Es a partir de este panorama que considero que las lecciones aprendidas de la experiencia mexicana son numerosas y valiosas para Colombia. La principal lección es la necesidad de una financiación gubernamental suficiente y sostenida en el tiempo. Mientras la reducción de daños no sea reconocida como una prioridad de los gobiernos y esto se refleje en acciones concretas que permitan su sostenimiento, las organizaciones seguirán obligadas a someterse a las condiciones de financiación de externos, aunque están no reflejen las necesidades locales.

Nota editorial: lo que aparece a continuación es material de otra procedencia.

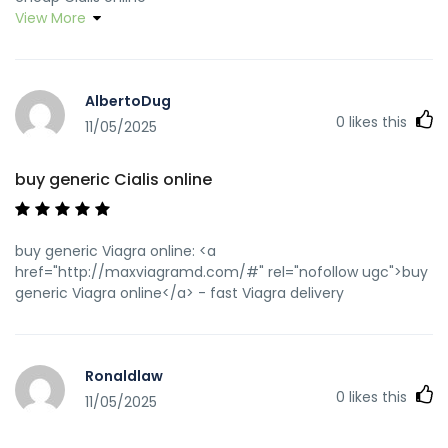
View More
AlbertoDug
0
likes this
11/05/2025
buy generic Cialis online
buy generic Viagra online: <a
href="http://maxviagramd.com/#" rel="nofollow ugc">buy
generic Viagra online</a> - fast Viagra delivery
Ronaldlaw
0
likes this
11/05/2025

En Colombia, aunque la reducción de daños ha sido reconocida como una prioridad, las organizaciones siguen sin recibir apoyo económico. La reducción de daños no puede seguirse financiado a través de fondos dirigidos a la prevención y atención del VIH porque entonces seguiremos condenados a la priorización de programas para personas que se inyectan drogas. La excesiva atención que damos en nuestro país al asunto del fentanilo, un fenómeno prácticamente inexistente, desvía nuestra atención de otros problemas que impactan fuertemente la salud pública como el consumo de alcohol, basuco o el denominado tusi, que hasta el día de hoy no hemos sabido muy bien cómo abordar desde la reducción de daños.
La articulación entre estos programas y otras redes locales de servicios, que complementen la atención y la hagan cada vez más integral, también es una lección que Colombia puede y debe apropiar. Lograr la atención integral no debe estar en manos de una única institución y/o organización, puesto que esto también implica un riesgo para la comunidad que recibe los servicios; en caso de que la organización no logre su sostenimiento, muchas necesidades quedarán sin ser atendidas.

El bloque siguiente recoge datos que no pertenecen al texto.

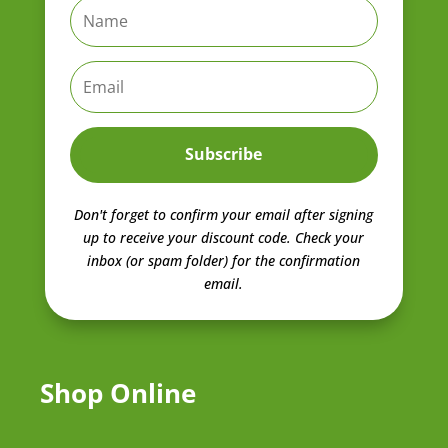
Subscribe
Don't forget to confirm your email after signing
up to receive your discount code.
Check your
inbox (or spam folder) for the confirmation
email.
Shop Online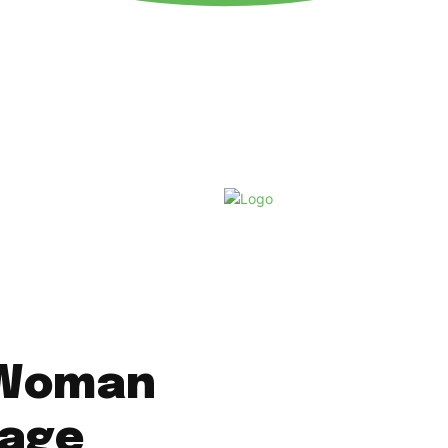
Thursday, August 6, 2026
 Woman
rage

Igualmente, la articulación entre la academia y estos programas es fundamental. Los programas de reducción de daños que son operados por organizaciones de base comunitaria no tienen la capacidad de integrar en sus equipos el cuerpo de investigación suficiente, ni pueden destinar los fondos suficientes para lograr procesos investigativos, en medio de las inmensas necesidades de las comunidades. Las universidades y centros de investigación pueden y deben apoyar la sistematización de la información de estos proyectos, aportando insumos para su mejora y adaptación continua.
Por último, la vigilancia continua es también otra lección que nos deja la situación en la frontera. Es a través de las pruebas de detección rápida y los servicios de análisis de sustancias que en estas comunidades ha sido posible responder de manera oportuna a la aparición de nuevos adulterantes en el mercado ilegal de drogas.
La experiencia de la frontera norte de México destaca la importancia del trabajo comunitario y de una respuesta adaptativa y coordinada para la reducción de daños. La priorización de las necesidades locales, la financiación adecuada y la articulación con la academia y otros servicios son elementos clave que Colombia debe adoptar para fortalecer sus programas de reducción de daños y abordar de manera efectiva los problemas de salud pública asociados al consumo de drogas. No basta con que el gobierno reconozca la necesidad de fortalecer la reducción de daños si ese apoyo gubernamental no se ve reflejado en apoyo económico. Dos países cuyos gobiernos tienen posiciones diametralmente opuestas sobre la reducción de daños reflejan una misma realidad en los territorios y es que la reducción de daños solo es posible a través de apoyo político, pero sobre todo económico.